The combination of individual windowed classifications is a powerful technique because it converts weak local classifications into a strong overall classification and it provides a good indication of the certainty of this classification.

Simple search techniques can be used to explore a space of possible classification attributes if classifiers construction is not expensive.

As far as we are aware this the most successful published attempt at classifying biological sounds.

It would not be surprising if more impressive results have been obtained for marine mammals in military research but have not been published in the open literature.

It is interesting such good results can be obtained with very simple signal processing. It suggests too little emphasis has been placed on classification methods in past work on related problems.

In further work, we hope to extend the attribute space search to including a search in the space of possible windowing and signal processing parameters. We also hope to explore examination of the signal at at a hierarchy of time resolutions.

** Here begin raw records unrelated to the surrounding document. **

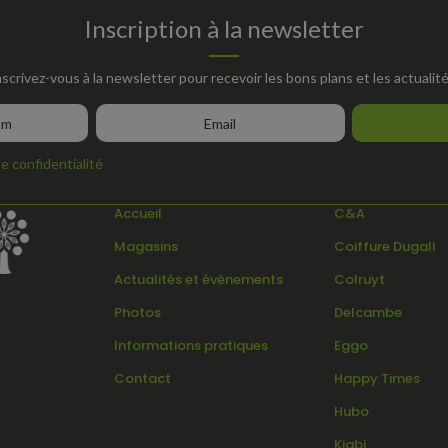
Inscription à la newsletter
nscrivez-vous à la newsletter pour recevoir les bons plans et les actualité
de confidentialité
Accueil
C&A
Magasins
Coiffure Dugall
Actualités et événements
Colruyt
s
Photos
Delcambe
Informations pratiques
Eggo
Contact
Happy Times
Hubo
Kiabi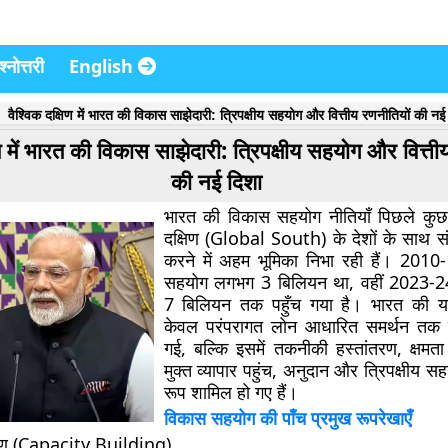
्नोत्तरी
English
वैश्विक दक्षिण में भारत की विकास साझेदारी: त्रिपक्षीय सहयोग और वित्तीय रणनीतियों की नई
िण में भारत की विकास साझेदारी: त्रिपक्षीय सहयोग और वित्ती
की नई दिशा
भारत की विकास सहयोग नीतियाँ पिछले कुछ वर्
दक्षिण (Global South) के देशों के साथ संब
करने में अहम भूमिका निभा रही हैं।
2010-1
सहयोग लगभग 3 बिलियन था, वहीं 2023-24
7 बिलियन
तक पहुँच गया है। भारत की 
केवल परंपरागत लोन आधारित समर्थन तक 
गई, बल्कि इसमें तकनीकी हस्तांतरण, क्षमता 
मुक्त व्यापार पहुंच, अनुदान और त्रिपक्षीय स
रूप शामिल हो गए हैं।
विकास सहयोग की पाँच प्रमुख रूपरेखाएँ
र्माण (Capacity Building)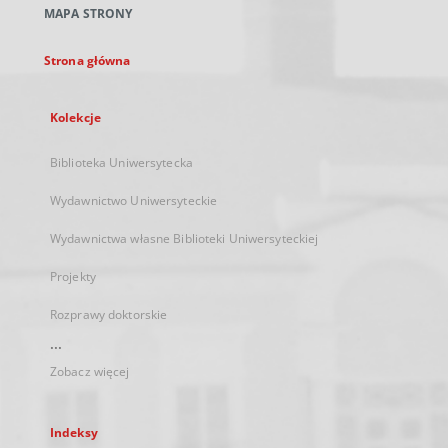
MAPA STRONY
karcie
Strona główna
Kolekcje
Biblioteka Uniwersytecka
Wydawnictwo Uniwersyteckie
Wydawnictwa własne Biblioteki Uniwersyteckiej
Projekty
Rozprawy doktorskie
...
Zobacz więcej
Indeksy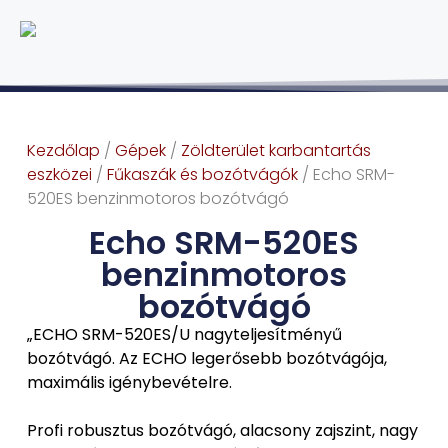
Kezdőlap
/
Gépek
/
Zöldterület karbantartás
eszközei
/
Fűkaszák és bozótvágók
/ Echo SRM-
520ES benzinmotoros bozótvágó
Echo SRM-520ES
benzinmotoros
bozótvágó
„ECHO SRM-520ES/U nagyteljesítményű
bozótvágó. Az ECHO legerősebb bozótvágója,
maximális igénybevételre.
Profi robusztus bozótvágó, alacsony zajszint, nagy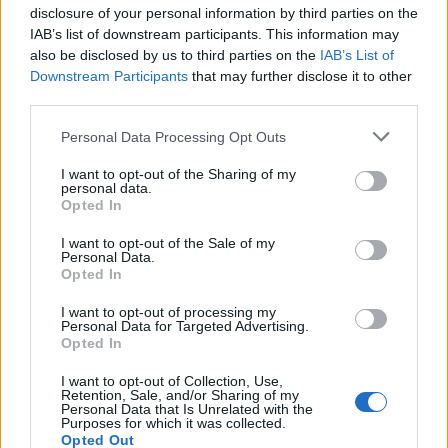
Tags:
Πατήσια
ταμπουρωμενος
disclosure of your personal information by third parties on the
IAB’s list of downstream participants. This information may
Ψυχιατρικά προβλήματα
also be disclosed by us to third parties on the
IAB’s List of
Downstream Participants
that may further disclose it to other
third parties.
Σχετικά Άρθρα
Personal Data Processing Opt Outs
I want to opt-out of the Sharing of my
personal data.
Opted In
I want to opt-out of the Sale of my
Personal Data.
Opted In
I want to opt-out of processing my
Personal Data for Targeted Advertising.
Opted In
I want to opt-out of Collection, Use,
Retention, Sale, and/or Sharing of my
ερμός
Personal Data that Is Unrelated with the
Φίδι λαφιάτης εντοπίστηκε σε προαύλιο σχολ
Purposes for which it was collected.
στα...
Opted Out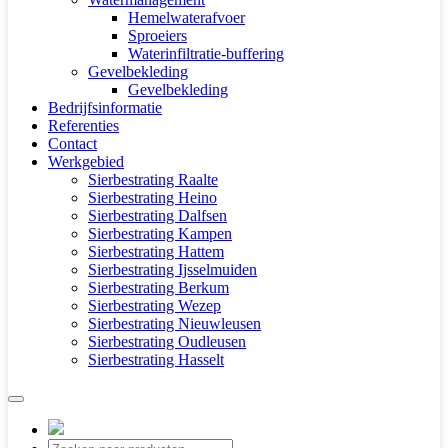
Hemelwaterafvoer
Sproeiers
Waterinfiltratie-buffering
Gevelbekleding
Gevelbekleding
Bedrijfsinformatie
Referenties
Contact
Werkgebied
Sierbestrating Raalte
Sierbestrating Heino
Sierbestrating Dalfsen
Sierbestrating Kampen
Sierbestrating Hattem
Sierbestrating Ijsselmuiden
Sierbestrating Berkum
Sierbestrating Wezep
Sierbestrating Nieuwleusen
Sierbestrating Oudleusen
Sierbestrating Hasselt
Producten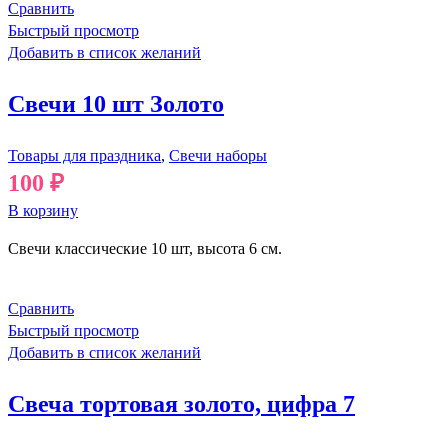
Сравнить
Быстрый просмотр
Добавить в список желаний
Свечи 10 шт Золото
Товары для праздника
,
Свечи наборы
100
₽
В корзину
Свечи классические 10 шт, высота 6 см.
Сравнить
Быстрый просмотр
Добавить в список желаний
Свеча тортовая золото, цифра 7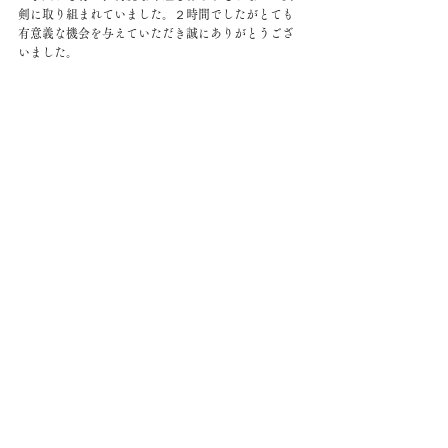
剣に取り組まれていました。２時間でしたがとても
有意義な機会を与えていただき誠にありがとうござ
いました。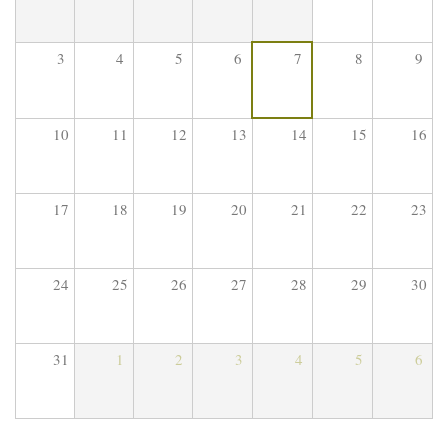
3
4
5
6
7
8
9
10
11
12
13
14
15
16
17
18
19
20
21
22
23
24
25
26
27
28
29
30
31
1
2
3
4
5
6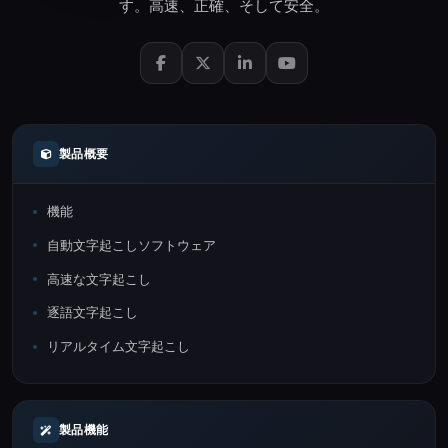
す。
高速
、
正確
、そして
安全
。
製品概要
機能
自動文字起こしソフトウェア
高速な文字起こし
逐語文字起こし
リアルタイム文字起こし
製品機能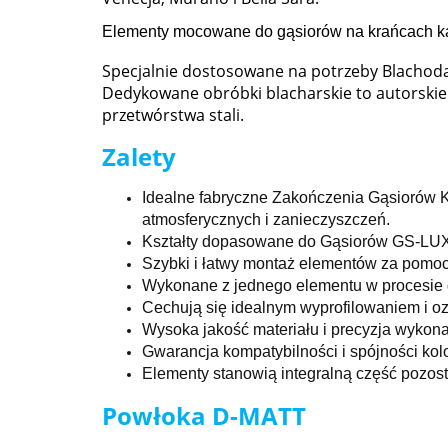
Elementy mocowane do gąsiorów na krańcach kal
Specjalnie dostosowane na potrzeby Blachodac
Dedykowane obróbki blacharskie to autorskie 
przetwórstwa stali.
Zalety
Idealne fabryczne Zakończenia Gąsiorów 
atmosferycznych i zanieczyszczeń.
Kształty dopasowane do Gąsiorów GS-LUX
Szybki i łatwy montaż elementów za pomo
Wykonane z jednego elementu w procesie g
Cechują się idealnym wyprofilowaniem i o
Wysoka jakość materiału i precyzja wykona
Gwarancja kompatybilności i spójności ko
Elementy stanowią integralną część pozost
Powłoka D-MATT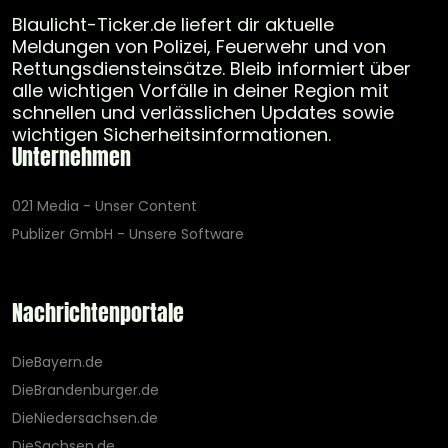
Blaulicht-Ticker.de liefert dir aktuelle
Meldungen von Polizei, Feuerwehr und von
Rettungsdiensteinsätze. Bleib informiert über
alle wichtigen Vorfälle in deiner Region mit
schnellen und verlässlichen Updates sowie
wichtigen Sicherheitsinformationen.
Unternehmen
021 Media - Unser Content
Publizer GmbH - Unsere Software
Nachrichtenportale
DieBayern.de
DieBrandenburger.de
DieNiedersachsen.de
DieSachsen.de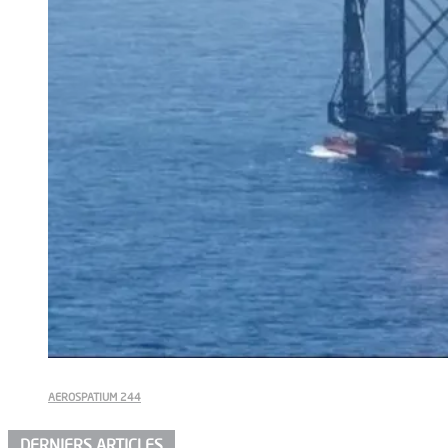
AEROSPATIUM 244
DERNIERS ARTICLES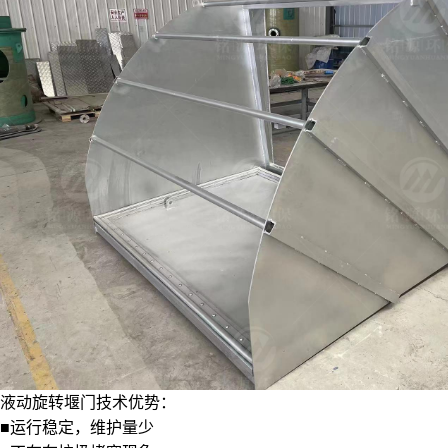
液动旋转堰门技术优势：
■运行稳定，维护量少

Later this year, we hope to field test our classifier with Evans.

References

Eva94
W. R. Evans. personal communication, 1994.

Gri95
G. Grigg. personal communication, 1995.

JKP94
G.H. John, R. Kohavi, and K. Pfleger. Irrelevant features and the subset selection problem. In Proceedings of the 11th International Conference on Machine Learning, pages 121-129. Morgan Kauffman, 1994.

Mil95
H. Mills. Automatic detection and classification of nocturnal migrant bird calls. Journal of the Acoustical Society of America, 97(5):3370-3371, May 1995.

PMC94
J.R. Potter, D.K. Mellinger, and C.W. Clark. Marine mammal call discrimination using artificial neural networks. Journal of the Acoustical Society of America, 96(3):1255-1262, September 1994.

Qui93
J.R. Quinlan. C4.5: Programs for Machine Learning. Morgan Kauffman, 1993.

SS95
B. Squires and C. Sammut. Automatic speaker recognition: An application of machine learning. In Proceeding of the 12th International Conference on Machine Learning, 1995.